Your assignment: Scan the records below for lines with the word "Гребінець", then state how many you find and nothing else.

↓

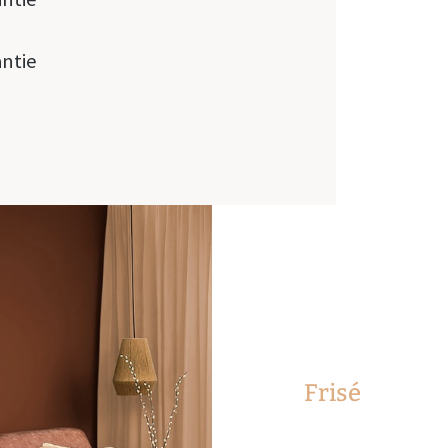
antie
Frisé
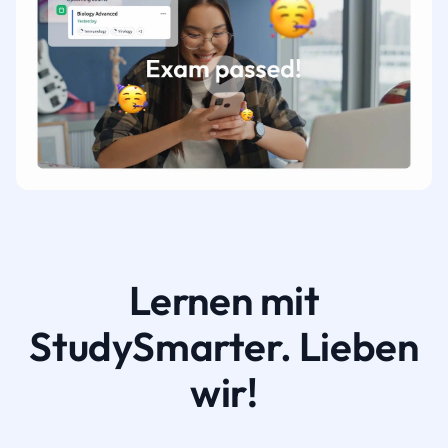
Lernen mit
StudySmarter. Lieben
wir!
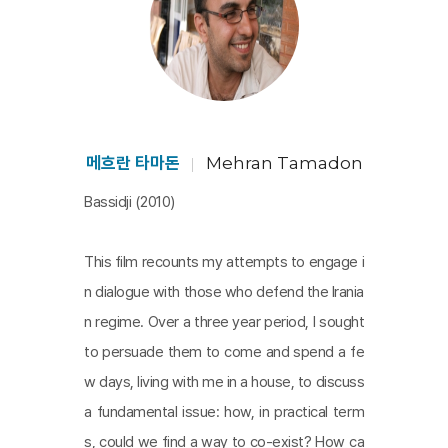
서 공동생활을 할 것을 제안한다. 이를 위해, 이 외딴집은
영화촬영장 세트처럼 변신한다. 일상의 공간에서 분리된
이 연출된 공간은 비로소 초대에 응한 이들과 타마돈 감독
이 이란사회에서는 논쟁거리로는 터부시했던 주제들에 대
해 자유로운 토론을 할 수 있는 새로운 공간으로 거듭난다.
마치 텔레비전의 리얼리티 쇼에서처럼, 이들은 카메라 앞
메흐란 타마돈
Mehran Tamadon
에서, 영화가 제시하는 게임의 룰을 암묵적으로 지킨다. 그
Bassidji (2010)
들을 바라보는 카메라는 마치 또 한 사람의 이 영화적 실험
에 또 한 사람의 참여인인 것처럼, 그로 인해, 토론이 유발
This film recounts my attempts to engage i
되는 또 하나의 촉매제로 기능하고 있다. [조명진]
n dialogue with those who defend the Irania
n regime. Over a three year period, I sought
to persuade them to come and spend a fe
w days, living with me in a house, to discuss
a fundamental issue: how, in practical term
s, could we find a way to co-exist? How ca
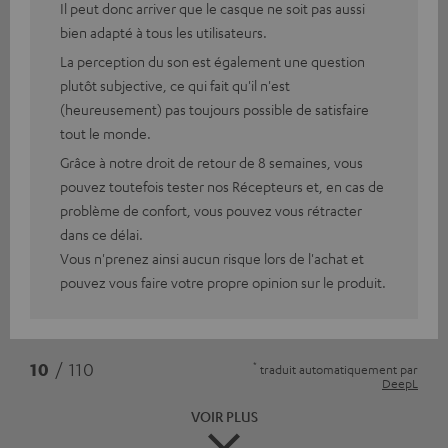
Il peut donc arriver que le casque ne soit pas aussi
bien adapté à tous les utilisateurs.
La perception du son est également une question
plutôt subjective, ce qui fait qu'il n'est
(heureusement) pas toujours possible de satisfaire
tout le monde.
Grâce à notre droit de retour de 8 semaines, vous
pouvez toutefois tester nos Récepteurs et, en cas de
problème de confort, vous pouvez vous rétracter
dans ce délai.
Vous n'prenez ainsi aucun risque lors de l'achat et
pouvez vous faire votre propre opinion sur le produit.
*
10
/ 110
traduit automatiquement par
DeepL
VOIR PLUS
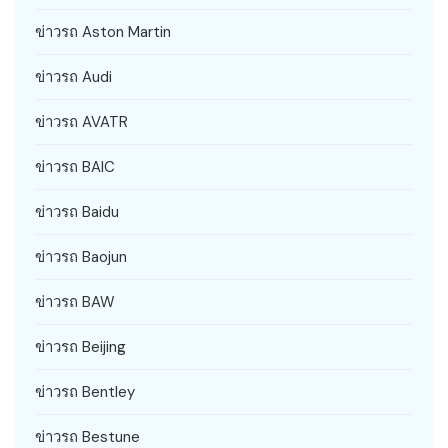
ข่าวรถ Aston Martin
ข่าวรถ Audi
ข่าวรถ AVATR
ข่าวรถ BAIC
ข่าวรถ Baidu
ข่าวรถ Baojun
ข่าวรถ BAW
ข่าวรถ Beijing
ข่าวรถ Bentley
ข่าวรถ Bestune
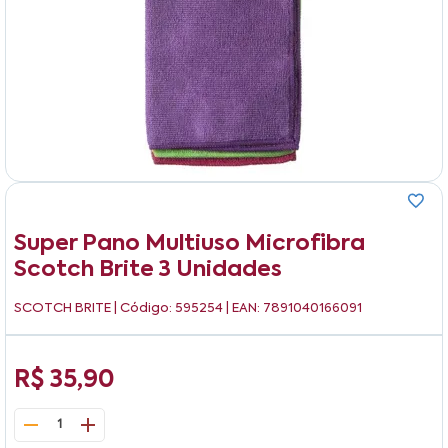
Super Pano Multiuso Microfibra
Scotch Brite 3 Unidades
SCOTCH BRITE
| Código: 595254 | EAN: 7891040166091
R$ 35,90
1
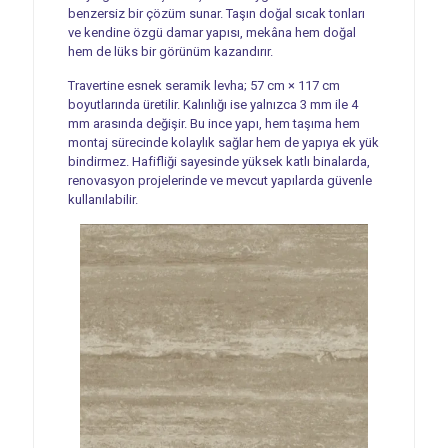
benzersiz bir çözüm sunar. Taşın doğal sıcak tonları
ve kendine özgü damar yapısı, mekâna hem doğal
hem de lüks bir görünüm kazandırır.
Travertine esnek seramik levha; 57 cm × 117 cm
boyutlarında üretilir. Kalınlığı ise yalnızca 3 mm ile 4
mm arasında değişir. Bu ince yapı, hem taşıma hem
montaj sürecinde kolaylık sağlar hem de yapıya ek yük
bindirmez. Hafifliği sayesinde yüksek katlı binalarda,
renovasyon projelerinde ve mevcut yapılarda güvenle
kullanılabilir.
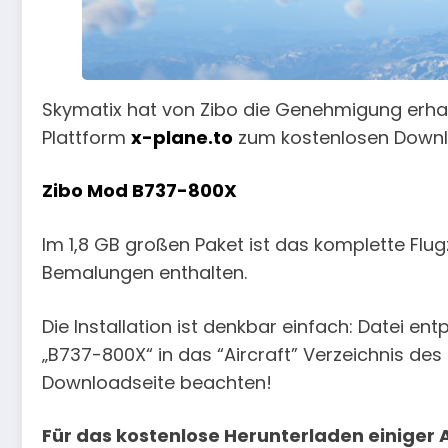
Skymatix hat von Zibo die Genehmigung erhal
Plattform
x-plane.to
zum kostenlosen Downlo
Zibo Mod B737-800X
Im 1,8 GB großen Paket ist das komplette Flug
Bemalungen enthalten.
Die Installation ist denkbar einfach: Datei e
„B737-800X“ in das “Aircraft” Verzeichnis des 
Downloadseite beachten!
Für das kostenlose Herunterladen einiger 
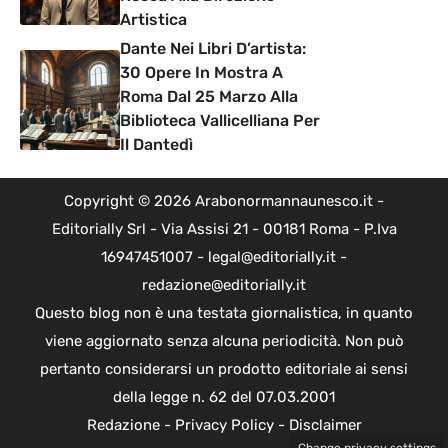
Artistica
Dante Nei Libri D’artista:
30 Opere In Mostra A
Roma Dal 25 Marzo Alla
Biblioteca Vallicelliana Per
Il Dantedì
Copyright © 2026 Arabonormannaunesco.it -
Editorially Srl - Via Assisi 21 - 00181 Roma - P.Iva
16947451007 - legal@editorially.it -
redazione@editorially.it
Questo blog non è una testata giornalistica, in quanto
viene aggiornato senza alcuna periodicità. Non può
pertanto considerarsi un prodotto editoriale ai sensi
della legge n. 62 del 07.03.2001
Redazione
-
Privacy Policy
-
Disclaimer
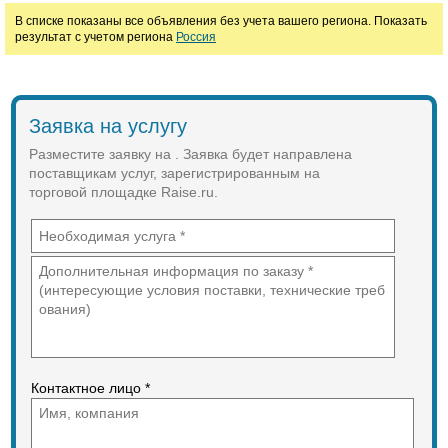
В списке показаны все объявления без учета вашего региона. Показать
результат с учетом региона
Россия
Заявка на услугу
Разместите заявку на . Заявка будет направлена
поставщикам услуг, зарегистрированным на
торговой площадке Raise.ru.
Контактное лицо *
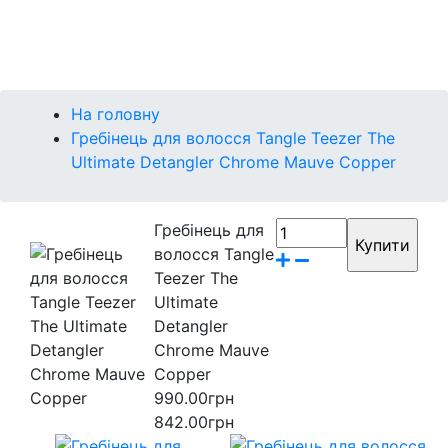
Контакти
Бренди
На головну
Гребінець для волосся Tangle Teezer The
Ultimate Detangler Chrome Mauve Copper
Гребінець для
волосся Tangle
Teezer The
Ultimate
Detangler
Chrome Mauve
Copper
990.00грн
842.00грн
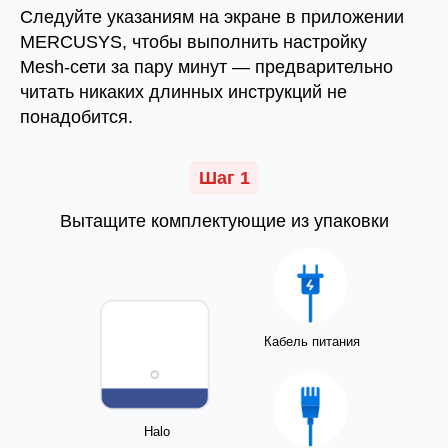
Следуйте указаниям на экране в приложении
MERCUSYS, чтобы выполнить настройку
Mesh‑сети за пару минут — предварительно
читать никаких длинных инструкций не
понадобится.
Шаг 1
Вытащите комплектующие из упаковки
Кабель питания
Halo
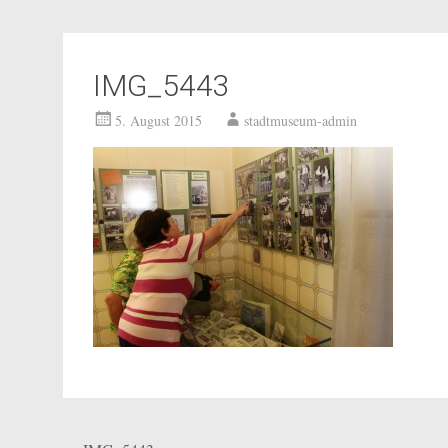
IMG_5443
5. August 2015
stadtmuseum-admin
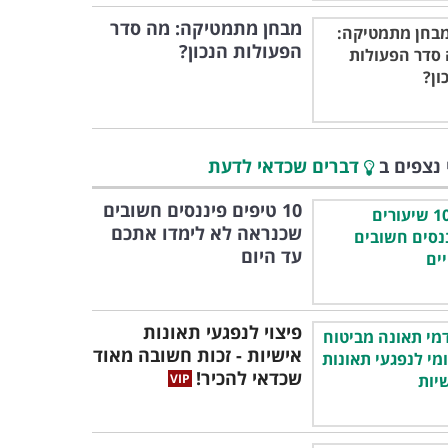
מבחן מתמטיקה: מה סדר
הפעולות הנכון?
 נצפים ב
דברים שכדאי לדעת
10 טיפים פיננסים חשובים
שכנראה לא לימדו אתכם
עד היום
פיצוי לנפגעי תאונות
אישיות - זכות חשובה מאוד
שכדאי להכיר!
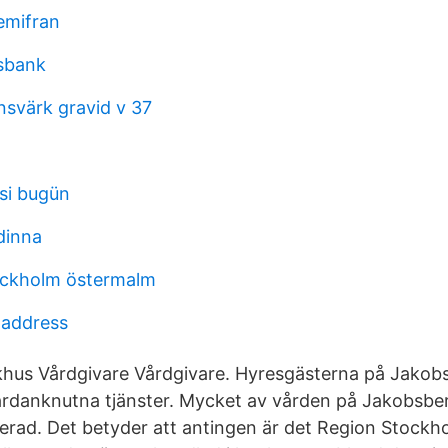
emifran
sbank
svärk gravid v 37
si bugün
dinna
ockholm östermalm
 address
khus Vårdgivare Vårdgivare. Hyresgästerna på Jakob
rdanknutna tjänster. Mycket av vården på Jakobsbe
ierad. Det betyder att antingen är det Region Stockh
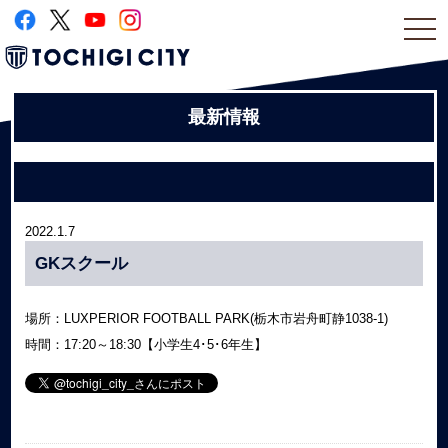
togg
navi
最新情報
2022.1.7
GKスクール
場所：LUXPERIOR FOOTBALL PARK(栃木市岩舟町静1038-1)
時間：17:20～18:30【小学生4･5･6年生】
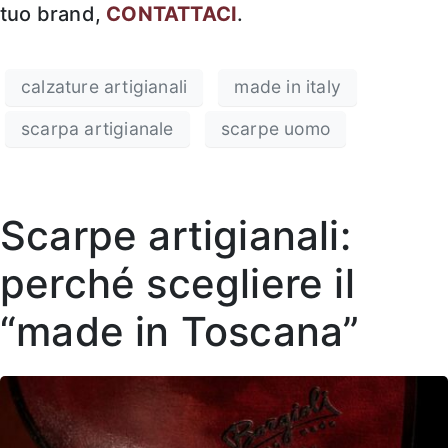
tuo brand,
CONTATTACI
.
calzature artigianali
made in italy
scarpa artigianale
scarpe uomo
Scarpe artigianali:
perché scegliere il
“made in Toscana”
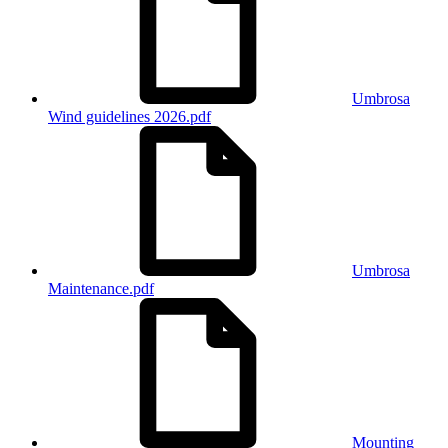
Umbrosa
Wind guidelines 2026.pdf
Umbrosa
Maintenance.pdf
Mounting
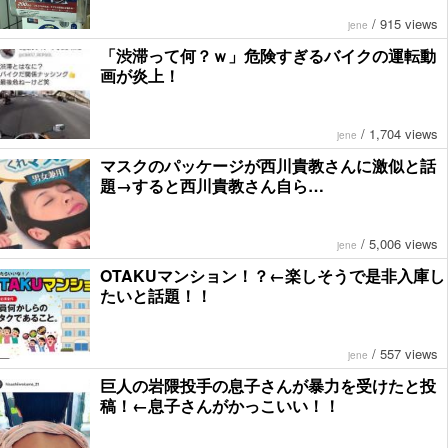
/
915 views
jene
「渋滞って何？ｗ」危険すぎるバイクの運転動
画が炎上！
/
1,704 views
jene
マスクのパッケージが西川貴教さんに激似と話
題→すると西川貴教さん自ら…
/
5,006 views
jene
OTAKUマンション！？←楽しそうで是非入庫し
たいと話題！！
/
557 views
jene
巨人の岩隈投手の息子さんが暴力を受けたと投
稿！←息子さんがかっこいい！！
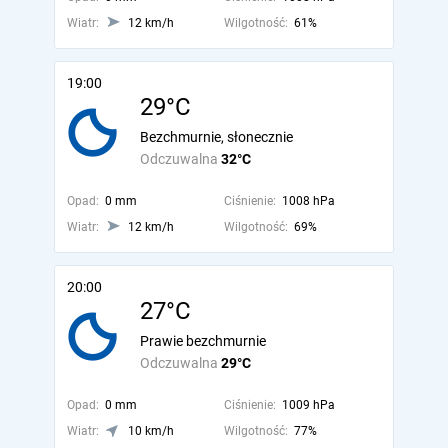
Wiatr:
12 km/h
Wilgotność:
61%
19:00
29°C
Bezchmurnie, słonecznie
Odczuwalna
32°C
Opad:
0 mm
Ciśnienie:
1008 hPa
Wiatr:
12 km/h
Wilgotność:
69%
20:00
27°C
Prawie bezchmurnie
Odczuwalna
29°C
Opad:
0 mm
Ciśnienie:
1009 hPa
Wiatr:
10 km/h
Wilgotność:
77%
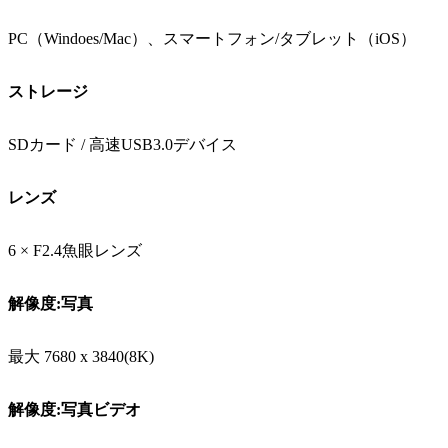
PC（Windoes/Mac）、スマートフォン/タブレット（iOS）
ストレージ
SDカード / 高速USB3.0デバイス
レンズ
6 × F2.4魚眼レンズ
解像度:写真
最大 7680 x 3840(8K)
解像度:写真ビデオ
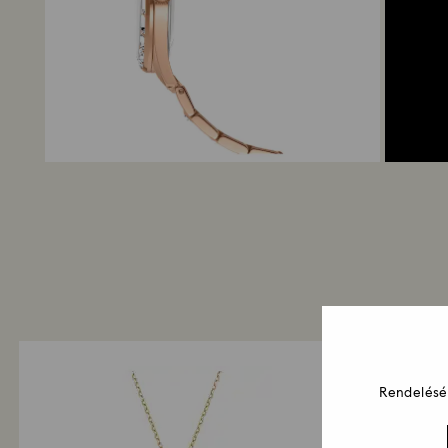
Rendelését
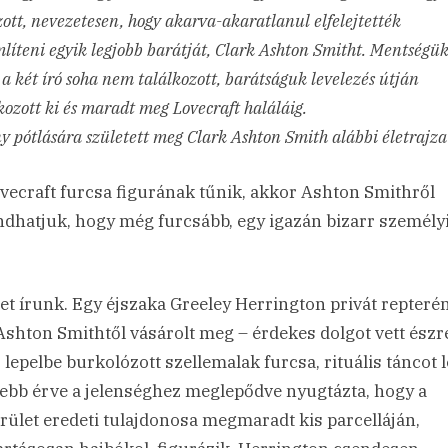
ott, nevezetesen, hogy akarva-akaratlanul elfelejtették
íteni egyik legjobb barátját, Clark Ashton Smitht. Mentségü
 a két író soha nem találkozott, barátságuk levelezés útján
ozott ki és maradt meg Lovecraft haláláig.
y pótlására született meg Clark Ashton Smith alábbi életrajza
vecraft furcsa figurának tűnik, akkor Ashton Smithről
dhatjuk, hogy még furcsább, egy igazán bizarr személy
et írunk. Egy éjszaka Greeley Herrington privát repteré
Ashton Smithtől vásárolt meg – érdekes dolgot vett észr
 lepelbe burkolózott szellemalak furcsa, rituális táncot le
ebb érve a jelenséghez meglepődve nyugtázta, hogy a
erület eredeti tulajdonosa megmaradt kis parcelláján,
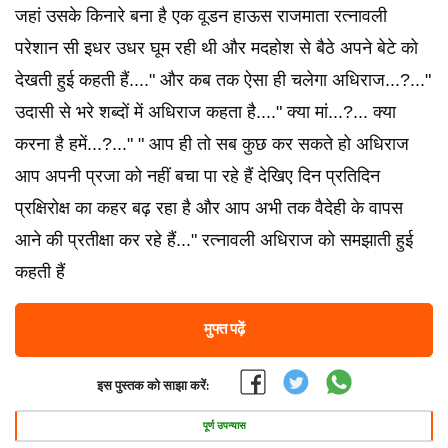
जहां उसके किनारे बना है एक वूडन हाऊस राजमाता रत्नावली
परेशान सी इधर उधर घूम रही थी और मदहोश से बैठे अपने बेटे को
देखती हुई कहती हैं...." और कब तक ऐसा ही चलेगा अधिराज...?..."
उदासी से भरे शब्दों में अधिराज कहता है...." क्या मां...?... क्या
करना है हमें...?..." " आप ही तो सब कुछ कर सकते हो अधिराज
आप अपनी प्रजा को नहीं बचा पा रहे हैं देखिए दिन प्रतिदिन
प्रक्षिरोक्ष का कहर बढ़ रहा है और आप अभी तक वैदेही के वापस
आने की प्रतीक्षा कर रहे हैं..." रत्नावली अधिराज को समझाती हुई
कहती हैं
मुफ्त पढ़ें
इस पुस्तक को साझा करें:
पूर्ण उपन्यास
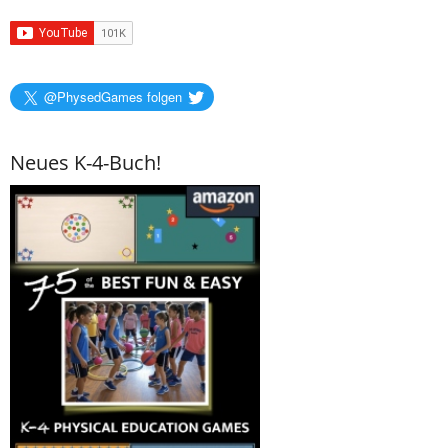
@PhysedGames folgen
Neues K-4-Buch!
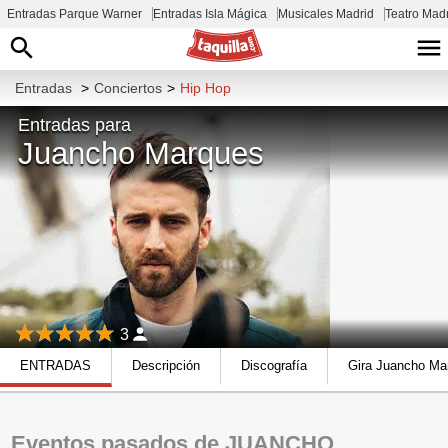
Entradas Parque Warner
Entradas Isla Mágica
Musicales Madrid
Teatro Mad
Entradas
>
Conciertos
>
Hip Hop
Entradas para
Juancho Marques
3
ENTRADAS
Descripción
Discografía
Gira Juancho Ma
Eventos pasados de JUANCHO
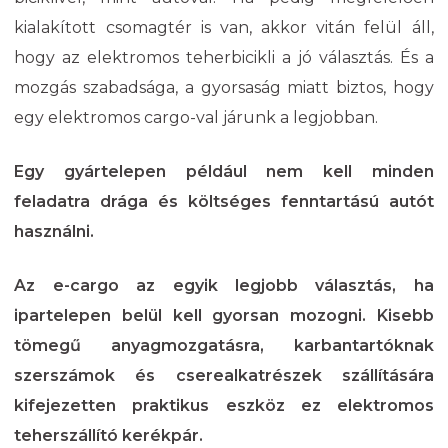
kialakított csomagtér is van, akkor vitán felül áll,
hogy az elektromos teherbicikli a jó választás. És a
mozgás szabadsága, a gyorsaság miatt biztos, hogy
egy elektromos cargo-val járunk a legjobban.
Egy gyártelepen például nem kell minden
feladatra drága és költséges fenntartású autót
használni.
Az e-cargo az egyik legjobb választás, ha
ipartelepen belül kell gyorsan mozogni. Kisebb
tömegű anyagmozgatásra, karbantartóknak
szerszámok és cserealkatrészek szállítására
kifejezetten praktikus eszköz ez elektromos
teherszállító kerékpár.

↑

Final answer: 2